Title: Approximation Algorithms for Minimum-Norm Optimization Problems

Abstract:

In many optimization problems, a feasible solution induces a multidimensional cost vector. For example, in k-clustering, opening k facilities induces an assignment-cost vector indexed by the clients; in load-balancing, a schedule induces a load vector across the machines. Typically, one seeks a solution that either minimizes the sum of all entries, or the maximum entry of this vector, and the resulting problems (k-median, k-center, and makespan minimization) are classical NP-hard problems that have been extensively studied; given their NP-hardness, one seeks to design approximation algorithms for these problems. We consider a general optimization problem that we call minimum-norm optimization, where we are given an arbitrary monotone, symmetric norm, and we seek a solution that minimizes the norm of the induced cost vector. Monotone, symmetric norms are versatile and include L_p norms, Top-l norms (sum of the l largest coordinates in absolute value), and ordered norms (nonnegative linear combination of Top-l norms), and consequently, minimum-norm optimization models a wide variety of problems under one umbrella. 

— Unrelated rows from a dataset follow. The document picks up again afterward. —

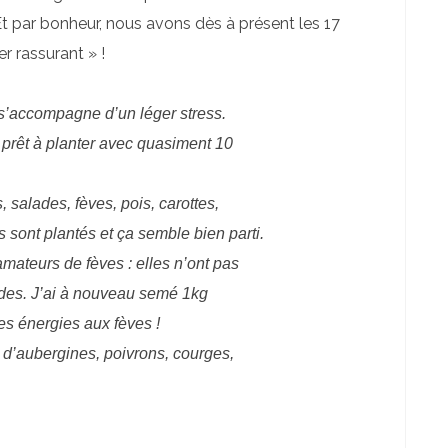
Et par bonheur, nous avons dès à présent les 17
er rassurant » !
 s’accompagne d’un léger stress.
 prêt à planter avec quasiment 10
 salades, fèves, pois, carottes,
 sont plantés et ça semble bien parti.
mateurs de fèves : elles n’ont pas
vides. J’ai à nouveau semé 1kg
s énergies aux fèves !
s d’aubergines, poivrons, courges,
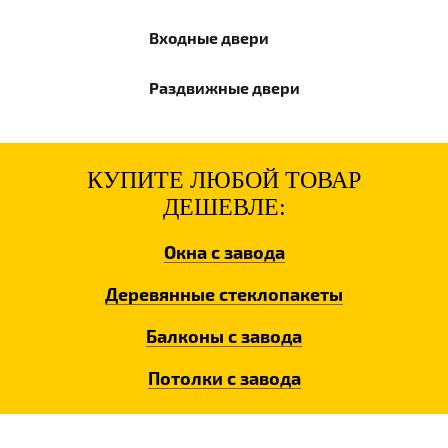
Входные
двери
Раздвижные
двери
КУПИТЕ ЛЮБОЙ ТОВАР
ДЕШЕВЛЕ:
Окна
с завода
Деревянные
стеклопакеты
Балконы
с завода
Потолки
с завода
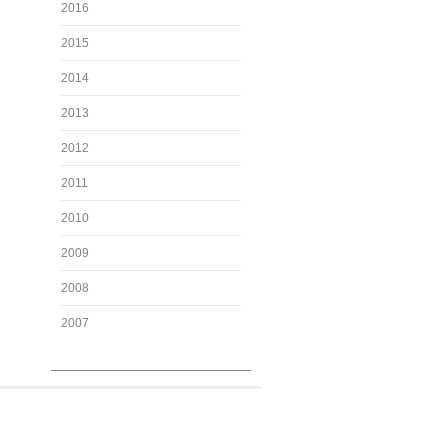
2016
2015
2014
2013
2012
2011
2010
2009
2008
2007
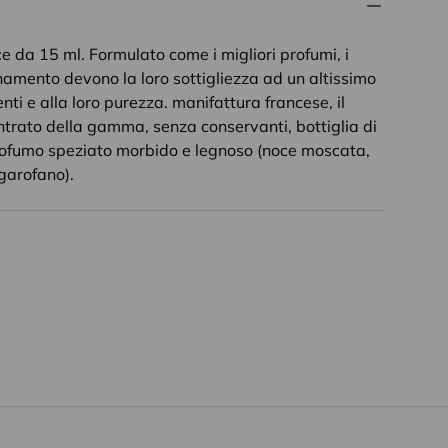
 da 15 ml. Formulato come i migliori profumi, i
rnamento devono la loro sottigliezza ad un altissimo
ti e alla loro purezza. manifattura francese, il
trato della gamma, senza conservanti, bottiglia di
 Profumo speziato morbido e legnoso (noce moscata,
 garofano).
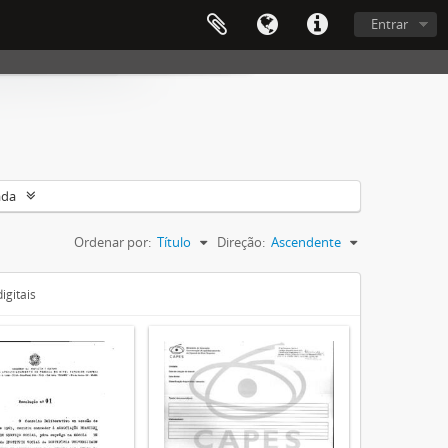
Entrar
ada
Ordenar por:
Título
Direção:
Ascendente
igitais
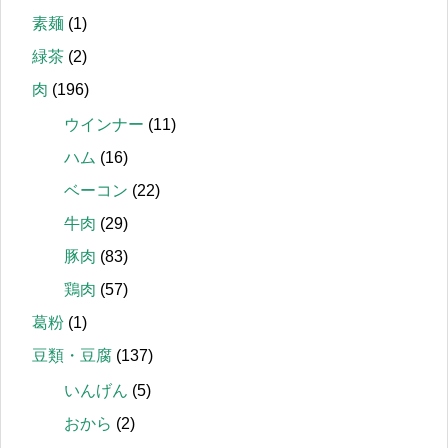
素麺
(1)
緑茶
(2)
肉
(196)
ウインナー
(11)
ハム
(16)
ベーコン
(22)
牛肉
(29)
豚肉
(83)
鶏肉
(57)
葛粉
(1)
豆類・豆腐
(137)
いんげん
(5)
おから
(2)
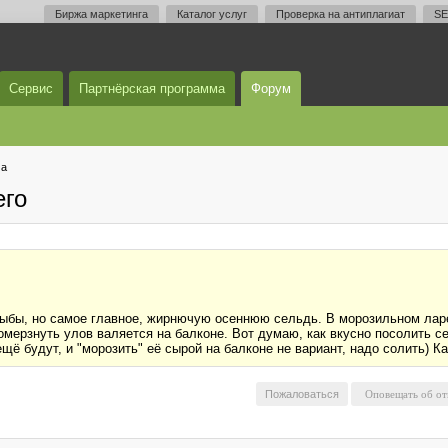
Биржа маркетинга
Каталог услуг
Проверка на антиплагиат
SE
Сервис
Партнёрская программа
Форум
ма
его
рыбы, но самое главное, жирнючую осеннюю сельдь. В морозильном ларе
мерзнуть улов валяется на балконе. Вот думаю, как вкусно посолить се
щё будут, и "морозить" её сырой на балконе не вариант, надо солить) К
Пожаловаться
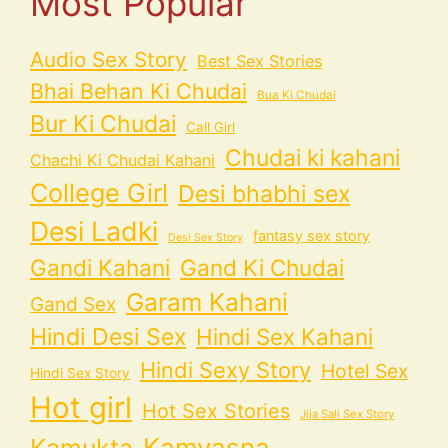
Most Popular
Audio Sex Story
Best Sex Stories
Bhai Behan Ki Chudai
Bua Ki Chudai
Bur Ki Chudai
Call Girl
Chudai ki kahani
Chachi Ki Chudai Kahani
College Girl
Desi bhabhi sex
Desi Ladki
fantasy sex story
Desi Sex Story
Gandi Kahani
Gand Ki Chudai
Garam Kahani
Gand Sex
Hindi Desi Sex
Hindi Sex Kahani
Hindi Sexy Story
Hotel Sex
Hindi Sex Story
Hot girl
Hot Sex Stories
Jija Sali Sex Story
Kamvasna
Kamukta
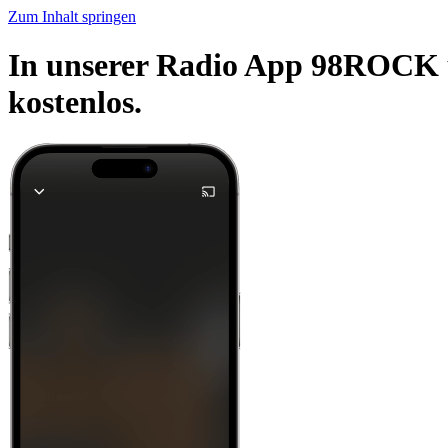
Zum Inhalt springen
In unserer Radio App 98ROCK u
kostenlos.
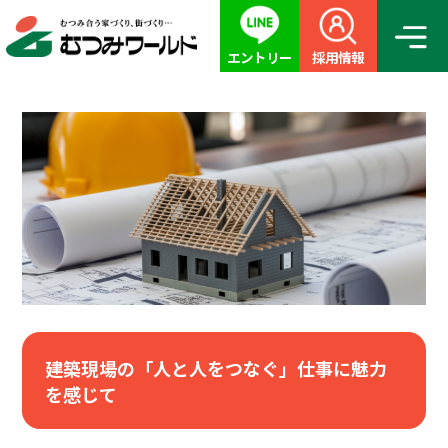
エントリー
採用情報
建築現場の「人と人をつなぐ」仕事に魅力
を感じて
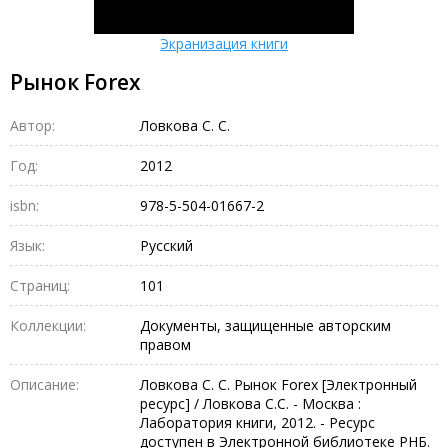
Экранизация книги
Рынок Forex
Автор:
Ловкова С. С.
Год:
2012
isbn:
978-5-504-01667-2
Язык:
Русский
Страниц:
101
Коллекции:
Документы, защищенные авторским
правом
Описание:
Ловкова С. С. Рынок Forex [Электронный
ресурс] / Ловкова С.С. - Москва :
Лаборатория книги, 2012. - Ресурс
доступен в Электронной библиотеке РНБ.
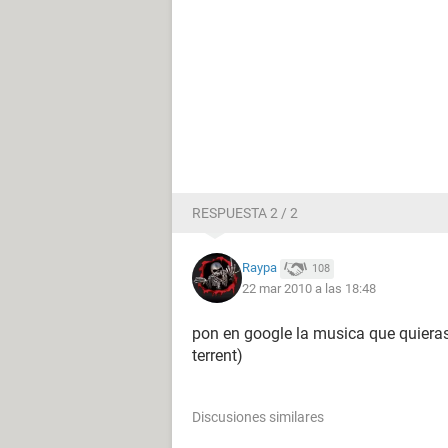
RESPUESTA 2 / 2
Raypa
108
22 mar 2010 a las 18:48
pon en google la musica que quieras y
terrent)
Discusiones similares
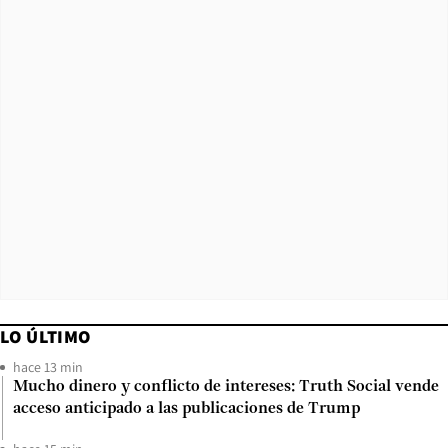
LO ÚLTIMO
hace 13 min
Mucho dinero y conflicto de intereses: Truth Social vende
acceso anticipado a las publicaciones de Trump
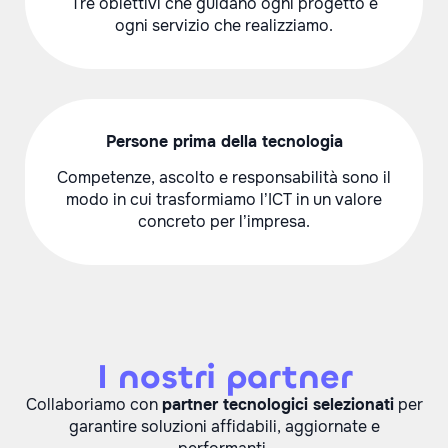
Tre obiettivi che guidano ogni progetto e
ogni servizio che realizziamo.
Persone prima della tecnologia
Competenze, ascolto e responsabilità sono il
modo in cui trasformiamo l’ICT in un valore
concreto per l’impresa.
I nostri partner
Collaboriamo con
partner tecnologici selezionati
per
garantire soluzioni affidabili, aggiornate e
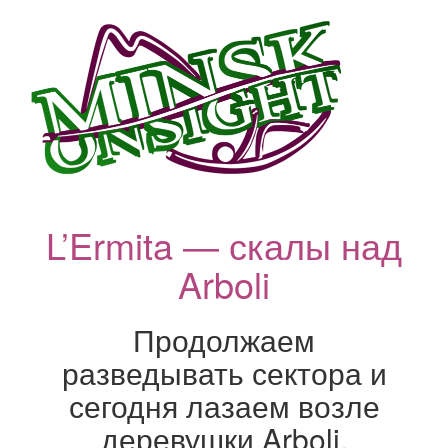
L’Ermita — скалы над
Arboli
Продолжаем
разведывать сектора и
сегодня лазаем возле
деревушки Arboli.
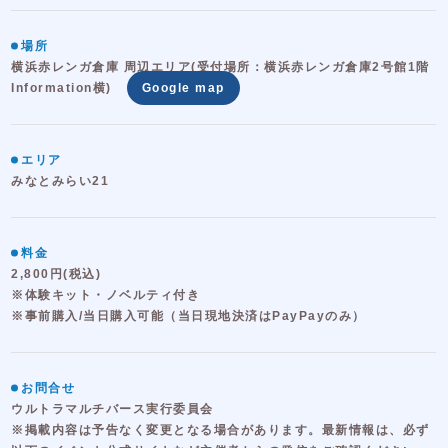
場所
横浜赤レンガ倉庫 周辺エリア(受付場所：横浜赤レンガ倉庫2号館1階
Information横)
Google map
エリア
みなとみらい21
料金
2,800円(税込)
※体験キット・ノベルティ付き
※事前購入/当日購入可能（当日現地決済はPayPayのみ）
お問合せ
ウルトラマルチバース実行委員会
※掲載内容は予告なく変更となる場合があります。最新情報は、必ず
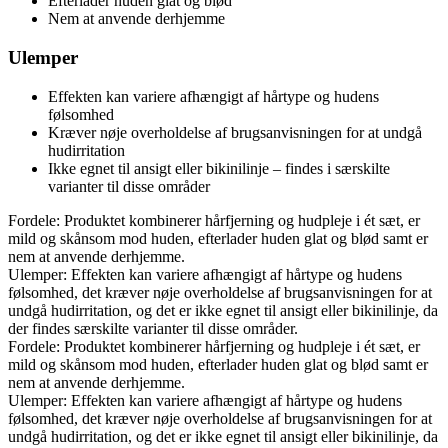
Efterlader huden glat og blød
Nem at anvende derhjemme
Ulemper
Effekten kan variere afhængigt af hårtype og hudens
følsomhed
Kræver nøje overholdelse af brugsanvisningen for at undgå
hudirritation
Ikke egnet til ansigt eller bikinilinje – findes i særskilte
varianter til disse områder
Fordele: Produktet kombinerer hårfjerning og hudpleje i ét sæt, er
mild og skånsom mod huden, efterlader huden glat og blød samt er
nem at anvende derhjemme.
Ulemper: Effekten kan variere afhængigt af hårtype og hudens
følsomhed, det kræver nøje overholdelse af brugsanvisningen for at
undgå hudirritation, og det er ikke egnet til ansigt eller bikinilinje, da
der findes særskilte varianter til disse områder.
Fordele: Produktet kombinerer hårfjerning og hudpleje i ét sæt, er
mild og skånsom mod huden, efterlader huden glat og blød samt er
nem at anvende derhjemme.
Ulemper: Effekten kan variere afhængigt af hårtype og hudens
følsomhed, det kræver nøje overholdelse af brugsanvisningen for at
undgå hudirritation, og det er ikke egnet til ansigt eller bikinilinje, da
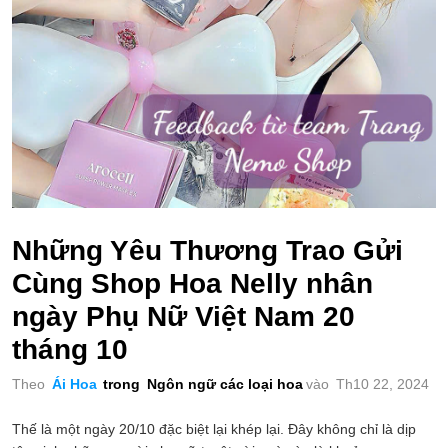
Những Yêu Thương Trao Gửi
Cùng Shop Hoa Nelly nhân
ngày Phụ Nữ Việt Nam 20
tháng 10
Theo
Ái Hoa
trong
Ngôn ngữ các loại hoa
vào
Th10 22, 2024
Thế là một ngày 20/10 đặc biệt lại khép lại. Đây không chỉ là dịp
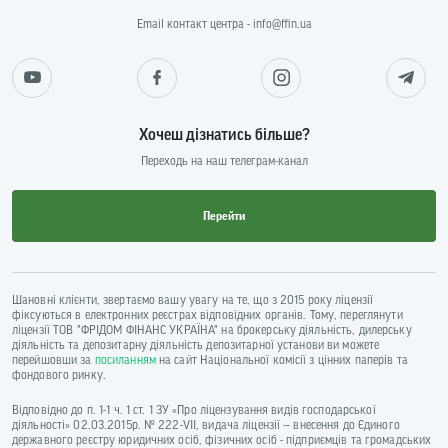
Email контакт центра - info@ffin.ua
Хочеш дізнатись більше?
Переходь на наш телеграм-канал
Перейти
Шановні клієнти, звертаємо вашу увагу на те, що з 2015 року ліцензії
фіксуються в електронних реєстрах відповідних органів. Тому, переглянути
ліцензії ТОВ "ФРІДОМ ФІНАНС УКРАЇНА" на брокерську діяльність, дилерську
діяльність та депозитарну діяльність депозитарної установи ви можете
перейшовши за
посиланням
на сайт Національної комісії з цінних паперів та
фондового ринку.
Відповідно до п. 1-1 ч. 1 ст. 1 ЗУ «Про ліцензування видів господарської
діяльності» 02.03.2015р. № 222-VII, видача ліцензії — внесення до Єдиного
державного реєстру юридичних осіб, фізичних осіб - підприємців та громадських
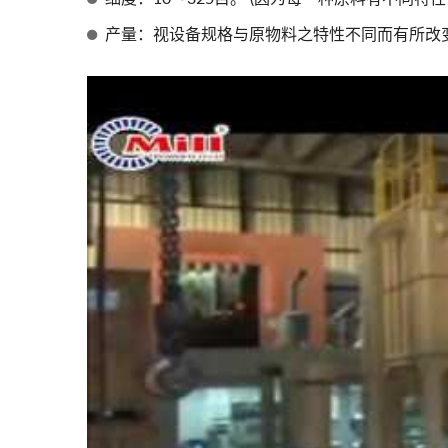
产量：视设备规格与原物料之特性不同而有所改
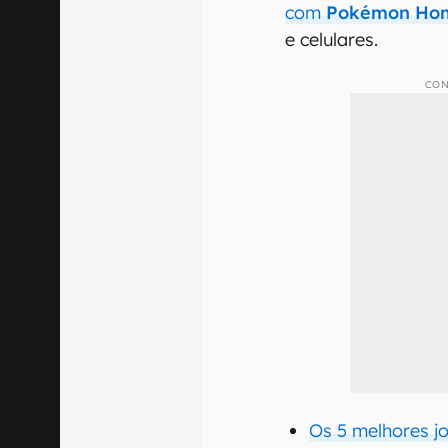
com
Pokémon Ho
e celulares.
CON
Os 5 melhores 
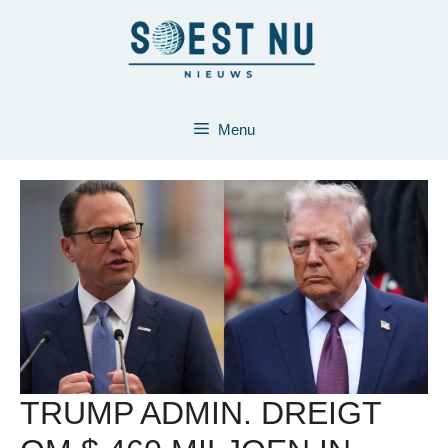
Ga
naar
de
inhoud
Menu
TRUMP ADMIN. DREIGT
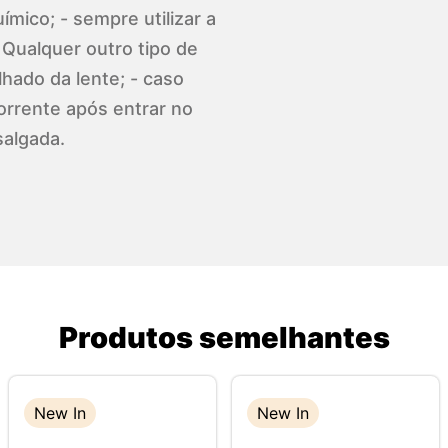
ímico; - sempre utilizar a
 Qualquer outro tipo de
hado da lente; - caso
orrente após entrar no
salgada.
Produtos semelhantes
New In
New In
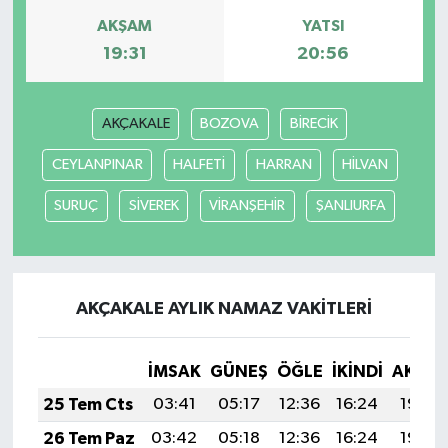
AKŞAM
YATSI
19:31
20:56
AKÇAKALE
BOZOVA
BİRECİK
CEYLANPINAR
HALFETİ
HARRAN
HİLVAN
SURUÇ
SİVEREK
VİRANŞEHİR
ŞANLIURFA
AKÇAKALE AYLIK NAMAZ VAKITLERI
İMSAK
GÜNEŞ
ÖĞLE
İKINDI
AKŞA
25 Tem Cts
03:41
05:17
12:36
16:24
19:44
26 Tem Paz
03:42
05:18
12:36
16:24
19:44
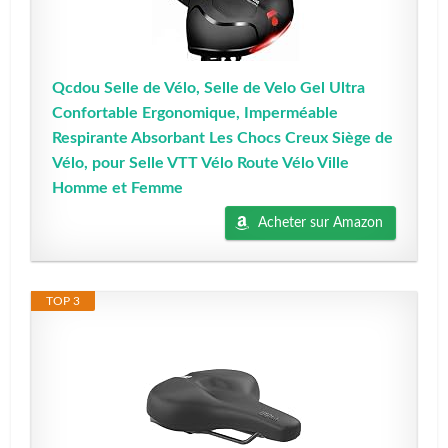
Qcdou Selle de Vélo, Selle de Velo Gel Ultra
Confortable Ergonomique, Imperméable
Respirante Absorbant Les Chocs Creux Siège de
Vélo, pour Selle VTT Vélo Route Vélo Ville
Homme et Femme
Acheter sur Amazon
TOP 3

We give a general framework for tackling minimum-norm optimization, and utilize this to obtain constant-factor approximation algorithms for  minimum-norm k-clustering and minimum-norm load balancing. These constitute the first constant-factor approximations for such a general suite of objectives. At a technical level, one of our chief insights is that minimum-norm optimization can be reduced to a special case that we call min-max ordered optimization, which highlights the fundamental role played by top-l norms. The main ingredient in solving min-max ordered optimization is a deterministic, oblivious rounding procedure for suitable LP relaxations of the load-balancing and k-clustering problems.

This is joint work with Deeparnab Chakrabarty. The talk will be self-contained.